Decisions on the rights to CO2 emissions

2016 was another year when the European Parliament continued to work on a reform of the Emission Trading Scheme. The key issues discussed during the works include the so called compensation mechanisms that could be used by, among others, Poland in 2021-2030. These are rules for free allocation of the rights to CO2 emissions for the power industry and for using cash from the Modernization Fund dedicated to investments in the power industry. During the European Union’s climate summit in October 2014, the European Council decided, among other things, that the target reduction of carbon emissions for 2030 is 40% against 1990, while within the installations covered by the EU ETS system the reduction is to be 43% against 2005. Under the agreements adopted then, it was resolved that free allowances for Poland, among others, will not expire and their maximum pool in 2021-2030 should not exceed 40% of all the rights assigned to a given member state.

In 2016, pursuant to the Act of 12 June 2015 on Greenhouse Gas Emission’s Allowances Trading System, actions were taken to launch a national auction platform through which CO2 emission allowances would be sold within the EU ETS scheme. The Financial Supervision Authority gave consent to running such a platform by the Polish Power Exchange (TGE). The power exchange, however, must first win the tender organized by Poland for the operator of the national auction platform.

At present, Poland, as one of three states (the other two being Germany and the UK), in accordance with the Auctioning Regulation (European Commission Regulation No. 1031/2010 of 12 November 2010 on the timing, administration and other aspects of auctioning of greenhouse gas emission allowances), used the possibility of opting out from the joint procurement of the common auction platform and until the target platform is launched, sells allowances through the EEX exchange. Now only two auction platforms make sales of allowances by auctioning – the European Power Exchange EEX, based in Leipzig, organizes community auctions (for 24 EU states and Poland) and German auctions, while the ICE/ECX exchange, based in London, runs auctions for the United Kingdom.
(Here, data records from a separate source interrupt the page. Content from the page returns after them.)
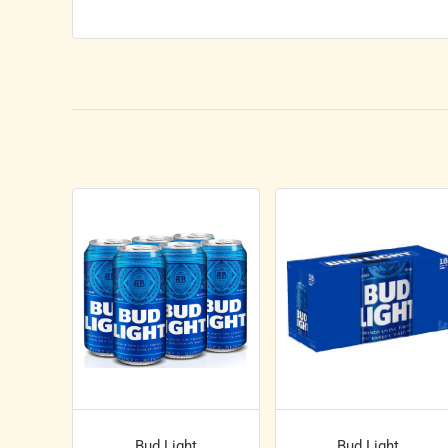
Bud Light
Bud Light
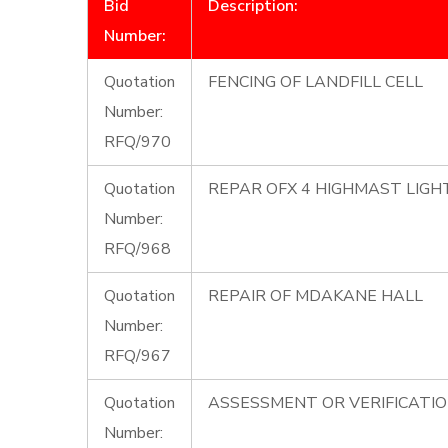
Bid
Description:
Number:
Quotation
FENCING OF LANDFILL CELL
Number:
RFQ/970
Quotation
REPAR OFX 4 HIGHMAST LIG
Number:
RFQ/968
Quotation
REPAIR OF MDAKANE HALL
Number:
RFQ/967
Quotation
ASSESSMENT OR VERIFICATI
Number:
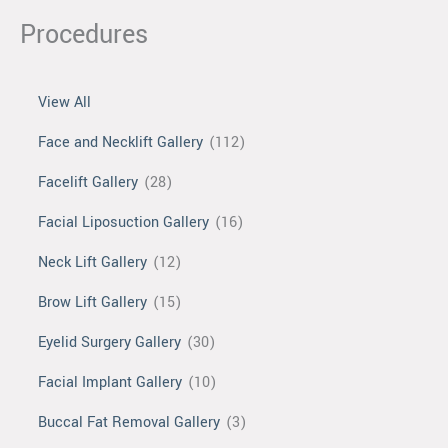
Procedures
View All
Face and Necklift Gallery
(112)
Facelift Gallery
(28)
Facial Liposuction Gallery
(16)
Neck Lift Gallery
(12)
Brow Lift Gallery
(15)
Eyelid Surgery Gallery
(30)
Facial Implant Gallery
(10)
Buccal Fat Removal Gallery
(3)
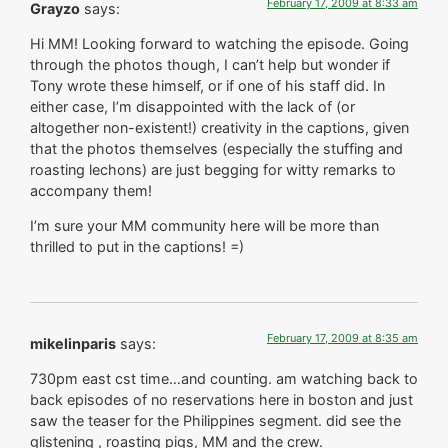
February 17, 2009 at 8:33 am
Grayzo
says:
Hi MM! Looking forward to watching the episode. Going
through the photos though, I can’t help but wonder if
Tony wrote these himself, or if one of his staff did. In
either case, I’m disappointed with the lack of (or
altogether non-existent!) creativity in the captions, given
that the photos themselves (especially the stuffing and
roasting lechons) are just begging for witty remarks to
accompany them!
I’m sure your MM community here will be more than
thrilled to put in the captions! =)
February 17, 2009 at 8:35 am
mikelinparis
says:
730pm east cst time…and counting. am watching back to
back episodes of no reservations here in boston and just
saw the teaser for the Philippines segment. did see the
glistening , roasting pigs, MM and the crew.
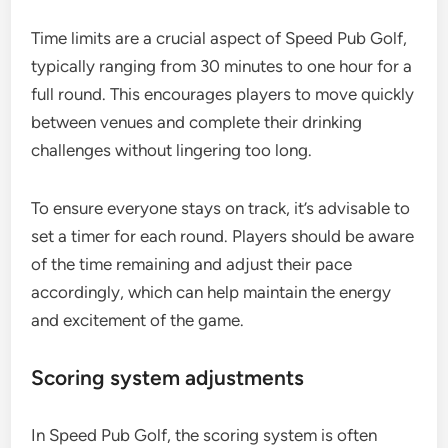
Time limits are a crucial aspect of Speed Pub Golf,
typically ranging from 30 minutes to one hour for a
full round. This encourages players to move quickly
between venues and complete their drinking
challenges without lingering too long.
To ensure everyone stays on track, it’s advisable to
set a timer for each round. Players should be aware
of the time remaining and adjust their pace
accordingly, which can help maintain the energy
and excitement of the game.
Scoring system adjustments
In Speed Pub Golf, the scoring system is often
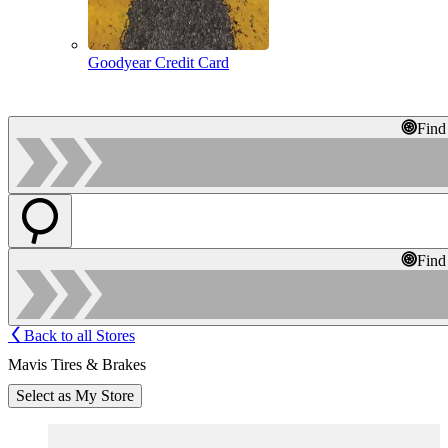
Goodyear Credit Card
Find
Find
Back to all Stores
Mavis Tires & Brakes
Select as My Store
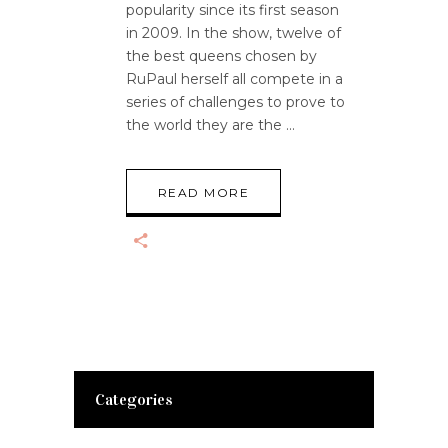
popularity since its first season
in 2009. In the show, twelve of
the best queens chosen by
RuPaul herself all compete in a
series of challenges to prove to
the world they are the
READ MORE
Categories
The Ministry of the Environment informed that in 2017 a tender will be announced for running auctions of emission allowances through a national platform. It is estimated that in 2017-2020, Poland will have about 314 million CO2 emission allowances to sell. Considering the above reservation, the division of the pool of emission allowances for sale in particular years is as follows: in 2017 – 71 million allowances, in 2018 – 78 million allowances, in 2019 – 67 million allowances and in 2020 – 98 million allowances.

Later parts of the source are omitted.